Toulouse-Lautrec et Courbet, quand Glénât s’intéresse aux grands peintres
Henri de Toulouse-Lautrec, Jan van Eyck, Jacques-Louis David, Gustave Courbet ou encore Tamara de Lempicka : tous ces grands peintres ont un point commun, celui d’avoir été ressuscités dans le monde de la bande dessinée. Chez Glénât cependant, on ne raconte pas la vie d’un artiste, on la réinterprète en se focalisant sur un moment particulier de son vécu. Ainsi, pendant que Gustave Courbet doit retrouver le modèle de L’Origine du Monde afin d’empêcher l’assassinat de plusieurs femmes dans le Paris du Baron Haussmann, Henri de Toulouse-Lautrec se voit mêlé à une affaire d’enlèvement de filles de bonnes familles à Montmartre qui mèneront à la création des panneaux pour la baraque de La Goulue. Avec sa série Les Grands Peintres, la maison d’édition française met en scène ces maîtres d’exception dans des dessins au graphisme et aux couleurs correspondant à leur œuvre, leur personnalité ou encore leur époque.

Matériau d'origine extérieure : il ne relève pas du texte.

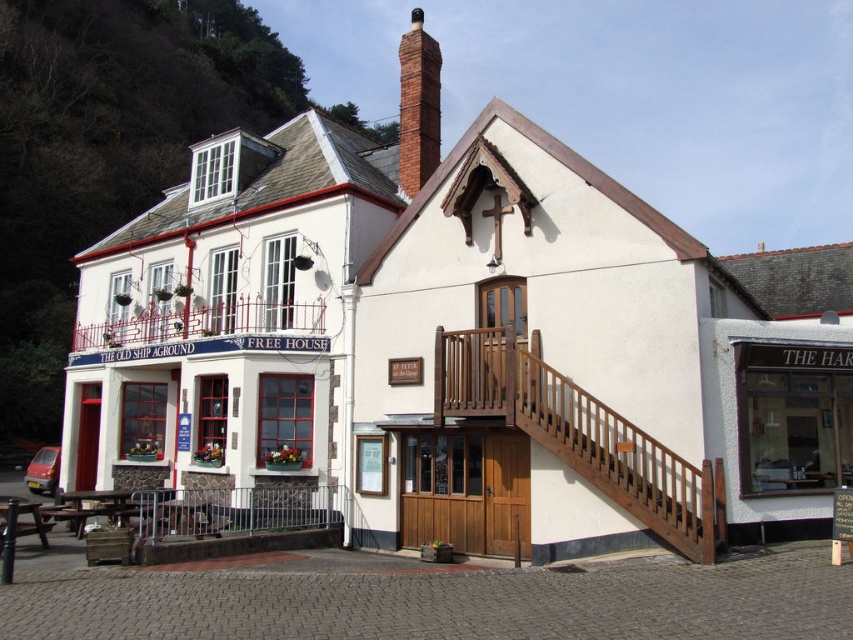 You are planning to install a new sign for the pub. The sign is 10 meters wide. Can you determine if the white painted wood pub at left has enough space to accommodate the sign based on its width compared to the red brick chimney at upper center?

The white painted wood pub at left might be wider than the red brick chimney at upper center, but since the sign is 10 meters wide, we need to know the exact width of the pub to determine if it can accommodate the sign. The current information is uncertain.

You are a painter who needs to decide which object to paint first between the wooden stairs at center and the red brick chimney at upper center. Since you want to work on the narrower one first, which object should you choose?

The wooden stairs at center has a lesser width compared to the red brick chimney at upper center, so you should paint the wooden stairs at center first.

You are standing at the entrance of The Old Ship Aground pub. You want to go up to the second floor but need to know if your 1.8 meters tall friend can safely walk up the wooden stairs at center without hitting their head. Can you determine if there is enough headroom?

The wooden stairs at center are 29.31 meters away from the camera. However, the description provided does not mention the height of the stairs or the ceiling clearance. Therefore, it is impossible to determine if there is enough headroom for your friend.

L’album consacré à Henri de Toulouse-Lautrec brille à titre d’exemple par son originalité loufoque : dialogues cinglants et drôles accompagnent un trait las, satirique et expressif, inspiré par les pastels du peintre albigeois. Des figures majeures de son époque et de son milieu tels qu’Oscar Wilde ou La Goulue y sont également représentés de façon à ce que quelques traits de crayons suffisent pour les reconnaître.

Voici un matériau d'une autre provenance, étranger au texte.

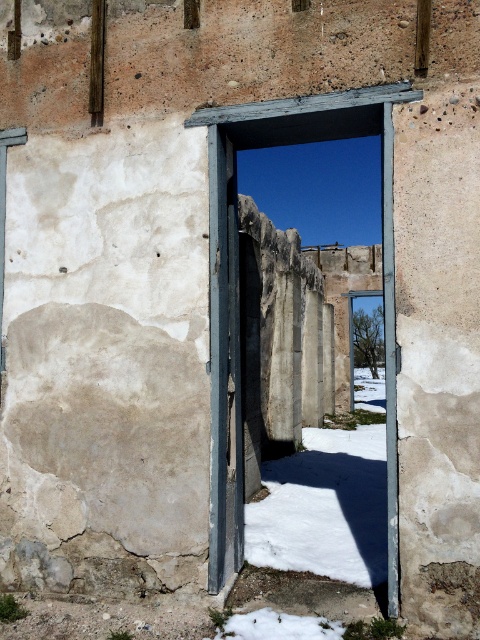 Does wooden door frame at center appear on the right side of rusty metal door at center?

Indeed, wooden door frame at center is positioned on the right side of rusty metal door at center.

Which is behind, point (224, 240) or point (225, 369)?

The point (224, 240) is behind.

This screenshot has width=480, height=640. I want to click on wooden door frame at center, so tap(228, 252). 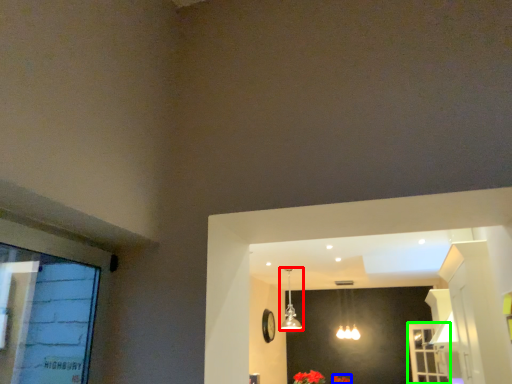 Question: Based on their relative distances, which object is farther from lamp (highlighted by a red box)? Choose from flower (highlighted by a blue box) and screen door (highlighted by a green box).

Choices:
 (A) flower
 (B) screen door

Answer: (B)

De Monet à Gauguin, l’impressionnisme vu de Belgique chez Le Lombard
Si Glénât et Casterman explorent principalement le versant positif de la vie des artistes, la maison d’édition belge Le Lombard, quant à elle, se concentre sur ses zones d’ombres. En choisissant de raconter les débuts de carrière difficiles ainsi que la fin de vie des peintres Paul Gauguin et Claude Monet, les créateurs des bande dessinées Monet, nomade de la lumière et Gauguin, loin de la route ont mis en lumière les nombreux obstacles qui jalonnent la vie d’un artiste. Plus qu’une simple présentation, ces ouvrages proposent donc une véritable plongée au cœur de ces personnalités complexes. Afin que le lecteur puisse se créer son propre avis sur l’homme et l’artiste, les images très bavardes se chargent régulièrement de la narration, au point d’évincer le texte traditionnellement inscrit dans les phylactères. Dans Gauguin, loin de la route, l’utilisation d’un trait épais et rugueux crée un dessin chargé parfois presque étouffant, retranscrivant avec efficacité la densité des œuvres d’un artiste provocateur autant que celle de son existence torturée.